━━━━━ MATERIAL FOR THIS TASK
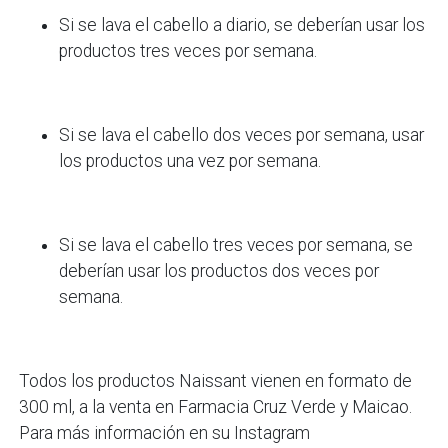
Si se lava el cabello a diario, se deberían usar los
productos tres veces por semana.
Si se lava el cabello dos veces por semana, usar
los productos una vez por semana.
Si se lava el cabello tres veces por semana, se
deberían usar los productos dos veces por
semana.
Todos los productos Naissant vienen en formato de
300 ml, a la venta en Farmacia Cruz Verde y Maicao.
Para más información en su Instagram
━━━━━━━━━━
• TASK TO CARRY OUT
From the line containing "300 ml, a la" to the final line of the data above, transcribe every line exactly and nothing more.

• REPLY TO THE TASK
300 ml, a la venta en Farmacia Cruz Verde y Maicao.
Para más información en su Instagram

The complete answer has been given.